--- Exercise material Enclosed Below ---

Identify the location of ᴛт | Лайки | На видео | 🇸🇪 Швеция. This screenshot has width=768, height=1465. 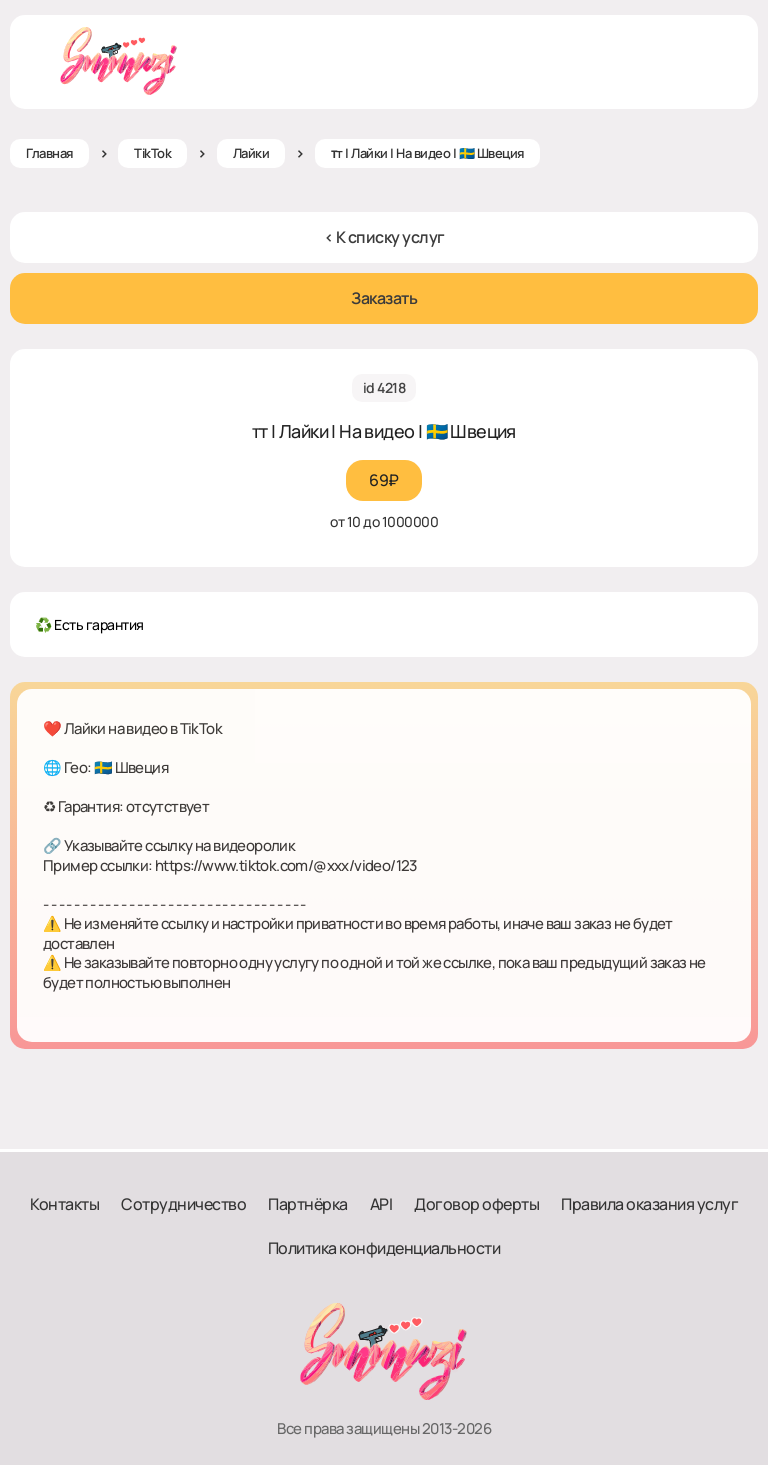
(427, 153).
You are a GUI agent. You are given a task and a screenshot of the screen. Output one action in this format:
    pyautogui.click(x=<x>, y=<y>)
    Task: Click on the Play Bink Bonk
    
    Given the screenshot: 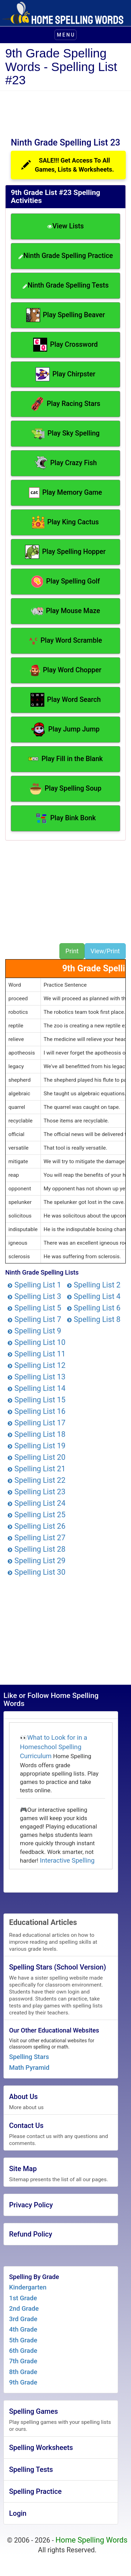 What is the action you would take?
    pyautogui.click(x=65, y=818)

--- End of Enclosed Exercise material ---

Everything from the first line of the entries through the line that contains "Task: Click on the Play Bink Bonk" is to be reproduced exactly, except the pictures.

Identify the location of ᴛт | Лайки | На видео | 🇸🇪 Швеция. This screenshot has width=768, height=1465. 
(427, 153).
You are a GUI agent. You are given a task and a screenshot of the screen. Output one action in this format:
    pyautogui.click(x=<x>, y=<y>)
    Task: Click on the Play Bink Bonk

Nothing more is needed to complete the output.